Tuesday, September 24, 2024

What Did Einstein Write? Does God Gamble?

Albert Einstein seems to have been a one-man factory of memorable quotes and aphorisms, producing them in large quantities.

His large output, however, created opportunities for misquotations and false attributions. Posters and bumper stickers bear slogans which never came from Einstein’s pen — or mouth.

For this reason, it is important to verify any phrase ascribed to Einstein.

One of his famous sayings asserted that “God does not play dice with the universe.” This was Einstein’s assessment of quantum mechanics. He argued for a more robust sense of causation, lawlike regularity, and mathematical certainty instead of mere probabilities.

But what exactly did he write?

In a letter dated 4 December 1926, sent to Max Born, Einstein wrote:

Die Quantenmechanik ist sehr Achtung gebietend. Aber eine innere Stimme sagt mir, dass das noch nicht der wahre Jakob ist. Die Theorie liefert viel, aber dem Geheimnis des Alten bringt sie uns kaum näher. Jedenfalls bin ich überzeugt, dass der nicht würfelt.

Although this is a well-attested text, the phrase kaum näher is often cited as nicht näher.

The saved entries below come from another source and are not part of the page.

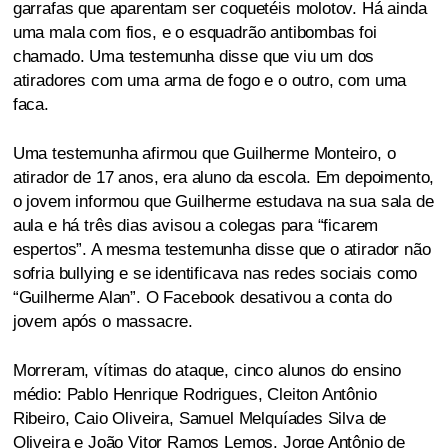
garrafas que aparentam ser coquetéis molotov. Há ainda
uma mala com fios, e o esquadrão antibombas foi
chamado. Uma testemunha disse que viu um dos
atiradores com uma arma de fogo e o outro, com uma
faca.
Uma testemunha afirmou que Guilherme Monteiro, o
atirador de 17 anos, era aluno da escola. Em depoimento,
o jovem informou que Guilherme estudava na sua sala de
aula e há três dias avisou a colegas para “ficarem
espertos”. A mesma testemunha disse que o atirador não
sofria bullying e se identificava nas redes sociais como
“Guilherme Alan”. O Facebook desativou a conta do
jovem após o massacre.
Morreram, vítimas do ataque, cinco alunos do ensino
médio: Pablo Henrique Rodrigues, Cleiton Antônio
Ribeiro, Caio Oliveira, Samuel Melquíades Silva de
Oliveira e João Vitor Ramos Lemos. Jorge Antônio de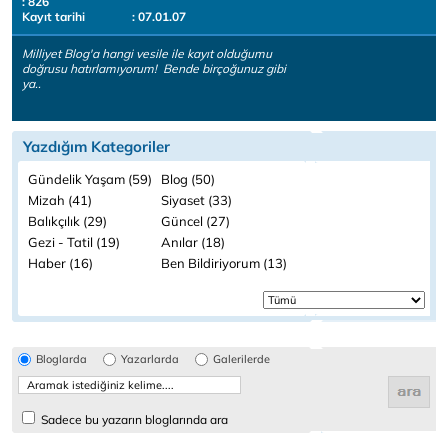
: 826
Kayıt tarihi
: 07.01.07
Milliyet Blog'a hangi vesile ile kayıt olduğumu
doğrusu hatırlamıyorum! Bende birçoğunuz gibi
ya..
Yazdığım Kategoriler
Gündelik Yaşam (59)
Blog (50)
Mizah (41)
Siyaset (33)
Balıkçılık (29)
Güncel (27)
Gezi - Tatil (19)
Anılar (18)
Haber (16)
Ben Bildiriyorum (13)
Bloglarda
Yazarlarda
Galerilerde
Sadece bu yazarın bloglarında ara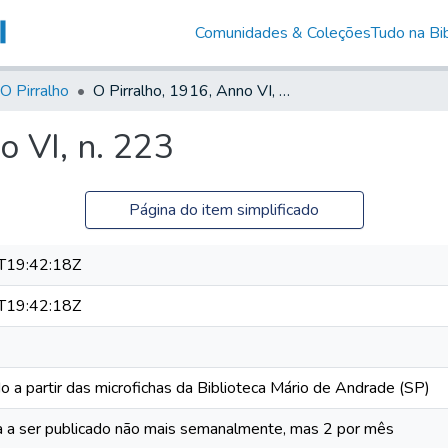
Comunidades & Coleções
Tudo na Bib
O Pirralho
O Pirralho, 1916, Anno VI, n. 223
o VI, n. 223
Página do item simplificado
T19:42:18Z
T19:42:18Z
o a partir das microfichas da Biblioteca Mário de Andrade (SP)
a a ser publicado não mais semanalmente, mas 2 por mês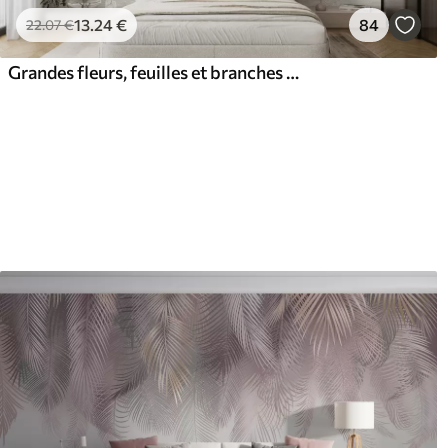
13
.24
€
84
22
.07
€
Grandes fleurs, feuilles et branches bleues et blanches contre un mur texturé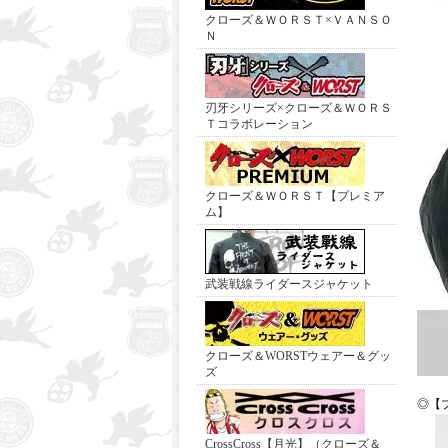
クローズ＆ＷＯＲＳＴ×ＶＡＮＳＯ
Ｎ
刃牙シリーズ×クローズ＆ＷＯＲＳ
Ｔコラボレーション
クローズ＆ＷＯＲＳＴ【プレミア
ム】
武装戦線ライダースジャケット
クローズ＆WORSTウェアー＆グッ
ズ
◎【
CrossCross【月光】（クローズ＆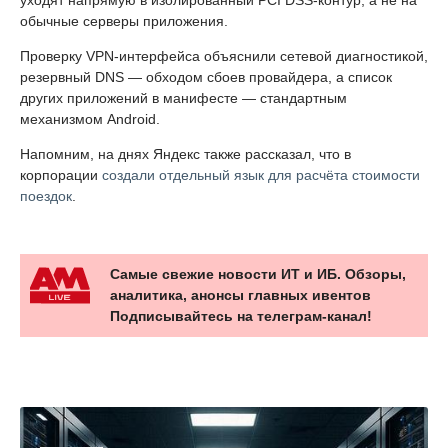
уходят напрямую в изолированный PCI DSS-контур, а не на
обычные серверы приложения.
Проверку VPN-интерфейса объяснили сетевой диагностикой,
резервный DNS — обходом сбоев провайдера, а список
других приложений в манифесте — стандартным
механизмом Android.
Напомним, на днях Яндекс также рассказал, что в
корпорации
создали отдельный язык для расчёта стоимости
поездок
.
Самые свежие новости ИТ и ИБ. Обзоры,
аналитика, анонсы главных ивентов
Подписывайтесь на телеграм-канал!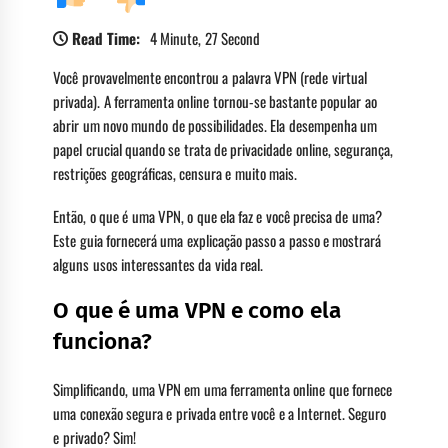
Read Time:
4 Minute, 27 Second
Você provavelmente encontrou a palavra VPN (rede virtual
privada). A ferramenta online tornou-se bastante popular ao
abrir um novo mundo de possibilidades. Ela desempenha um
papel crucial quando se trata de privacidade online, segurança,
restrições geográficas, censura e muito mais.
Então, o que é uma VPN, o que ela faz e você precisa de uma?
Este guia fornecerá uma explicação passo a passo e mostrará
alguns usos interessantes da vida real.
O que é uma VPN e como ela
funciona?
Simplificando, uma VPN em uma ferramenta online que fornece
uma conexão segura e privada entre você e a Internet. Seguro
e privado? Sim!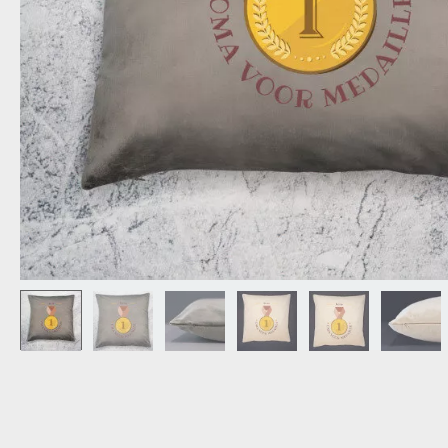
OPA
CADEAU VOOR
SCHOONOUDERS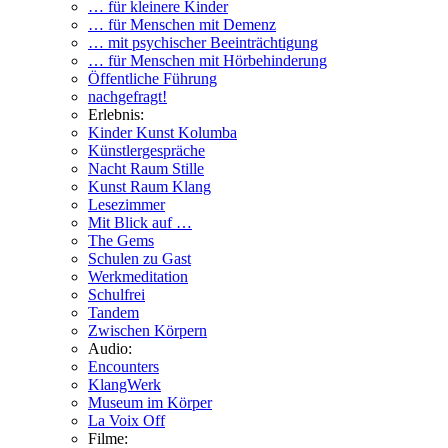
… für kleinere Kinder
… für Menschen mit Demenz
… mit psychischer Beeinträchtigung
… für Menschen mit Hörbehinderung
Öffentliche Führung
nachgefragt!
Erlebnis:
Kinder Kunst Kolumba
Künstlergespräche
Nacht Raum Stille
Kunst Raum Klang
Lesezimmer
Mit Blick auf …
The Gems
Schulen zu Gast
Werkmeditation
Schulfrei
Tandem
Zwischen Körpern
Audio:
Encounters
KlangWerk
Museum im Körper
La Voix Off
Filme: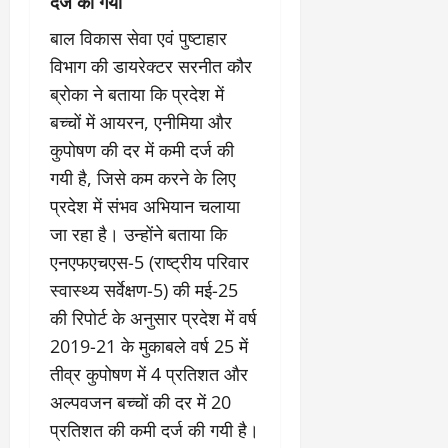
दर्ज की गयी
बाल विकास सेवा एवं पुष्टाहार
विभाग की डायरेक्टर सरनीत कौर
ब्रोका ने बताया कि प्रदेश में
बच्चों में आयरन, एनीमिया और
कुपोषण की दर में कमी दर्ज की
गयी है, जिसे कम करने के लिए
प्रदेश में संभव अभियान चलाया
जा रहा है। उन्होंने बताया कि
एनएफएचएस-5 (राष्ट्रीय परिवार
स्वास्थ्य सर्वेक्षण-5) की मई-25
की रिपोर्ट के अनुसार प्रदेश में वर्ष
2019-21 के मुकाबले वर्ष 25 में
तीव्र कुपोषण में 4 प्रतिशत और
अल्पवजन बच्चों की दर में 20
प्रतिशत की कमी दर्ज की गयी है।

The lexical difference is not significant, and the straightforward meaning of the quote doesn’t change.

Sometimes the text is quoted with an individual word italicized for emphasis.

Only by examining the letter itself could one contend for or against italicizing any particular word in the text. Was the original letter handwritten or typed? Does it still exist in some library or archive?

Some historians assert that the same or similar phrasing may have been used in a letter to Niels Bohr. Again, archival research would be required to confirm or deny such statements.

Einstein wrote a letter dated 21 March 1942 to Cornelius Lanczos. Einstein wrote:

Es scheint hart, dem Herrgott in die Karten zu gucken. Aber dass er würfelt und sich telepathischer Mittel bedient (wie es ihm von der gegenwärtigen Quantentheorie zugemutet wird), kann ich keinen Augenblick glauben.

Commenting on this letter, Helen Dukas and Banesh Hoffmann write that Einstein was “expressing his dissatisfaction with quantum theory, with its denial of determinism and its limitation to probabilistic, statistical predictions.”

Dukas and Hoffmann offer translations of parts of the letter; in one, Einstein’s view of physics is rendered as “the comprehension of reality through something basically simple and unified.”

Although the transmissions of these texts is a bit wobbly, there is certainly enough evidence to justify assertions that Einstein sought, and asserted the existence of, lawlike regularities and causations in physics. He was not content with only the statistical phenomena, but rather wanted the concrete noumena which lay beneath those generalizations.

Einstein didn’t disagree with statistical methods, like those, e.g., of Boltzmann. But he seems to have viewed them as merely characterizations of observations, as phenomenal, and not an explanation or a mathematical modeling of the underlying noumena.